Raw data section start

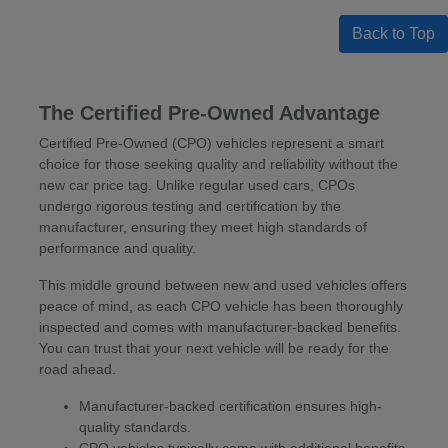
Back to Top
The Certified Pre-Owned Advantage
Certified Pre-Owned (CPO) vehicles represent a smart
choice for those seeking quality and reliability without the
new car price tag. Unlike regular used cars, CPOs
undergo rigorous testing and certification by the
manufacturer, ensuring they meet high standards of
performance and quality.
This middle ground between new and used vehicles offers
peace of mind, as each CPO vehicle has been thoroughly
inspected and comes with manufacturer-backed benefits.
You can trust that your next vehicle will be ready for the
road ahead.
Manufacturer-backed certification ensures high-
quality standards.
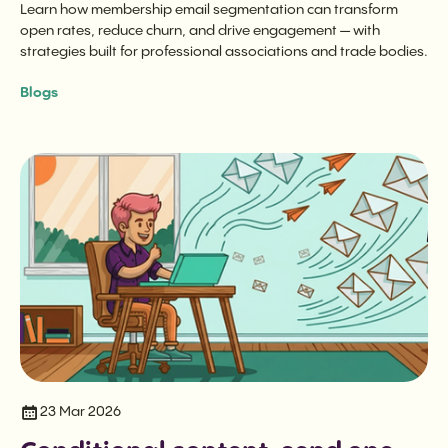
Learn how membership email segmentation can transform
open rates, reduce churn, and drive engagement — with
strategies built for professional associations and trade bodies.
Blogs
23 Mar 2026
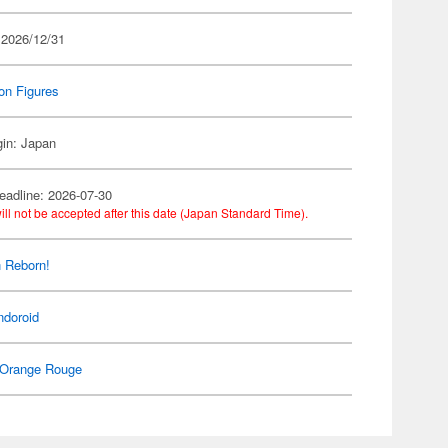
 2026/12/31
on Figures
gin: Japan
eadline: 2026-07-30
ill not be accepted after this date (Japan Standard Time).
 Reborn!
ndoroid
Orange Rouge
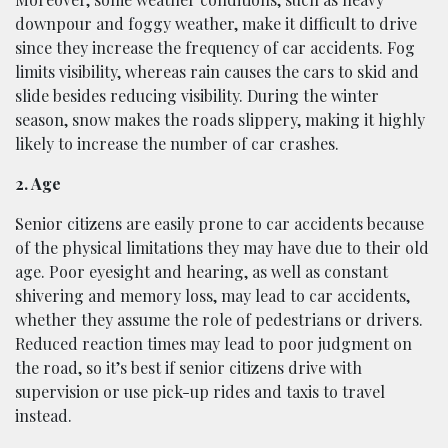
downpour and foggy weather, make it difficult to drive
since they increase the frequency of car accidents. Fog
limits visibility, whereas rain causes the cars to skid and
slide besides reducing visibility. During the winter
season, snow makes the roads slippery, making it highly
likely to increase the number of car crashes.
2. Age
Senior citizens are easily prone to car accidents because
of the physical limitations they may have due to their old
age. Poor eyesight and hearing, as well as constant
shivering and memory loss, may lead to car accidents,
whether they assume the role of pedestrians or drivers.
Reduced reaction times may lead to poor judgment on
the road, so it’s best if senior citizens drive with
supervision or use pick-up rides and taxis to travel
instead.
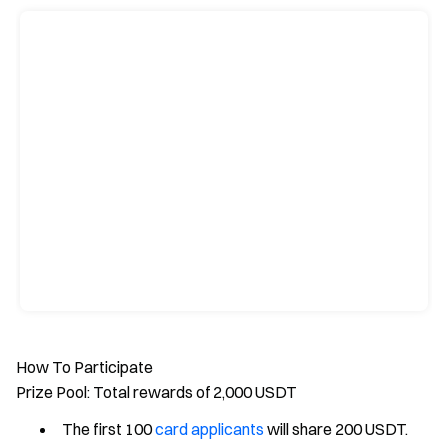
How To Participate
Prize Pool: Total rewards of 2,000 USDT
The first 100
card applicants
will share 200 USDT.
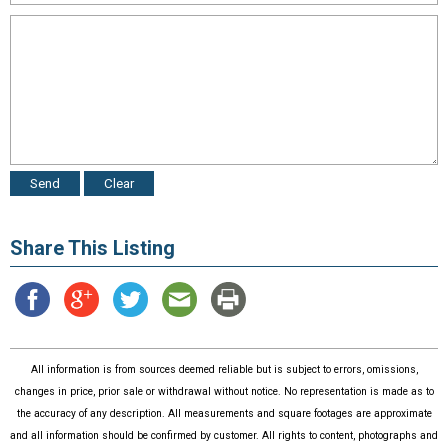
Share This Listing
All information is from sources deemed reliable but is subject to errors, omissions,
changes in price, prior sale or withdrawal without notice. No representation is made as to
the accuracy of any description. All measurements and square footages are approximate
and all information should be confirmed by customer. All rights to content, photographs and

Raw data section end

[Try it]
Every line from the one containing "card applicants" through the last line of the data is to be retyped exactly, with nothing added and no pictures included.

[Exercise answer]
card applicants
will share 200 USDT.
Share This Listing
All information is from sources deemed reliable but is subject to errors, omissions,
changes in price, prior sale or withdrawal without notice. No representation is made as to
the accuracy of any description. All measurements and square footages are approximate
and all information should be confirmed by customer. All rights to content, photographs and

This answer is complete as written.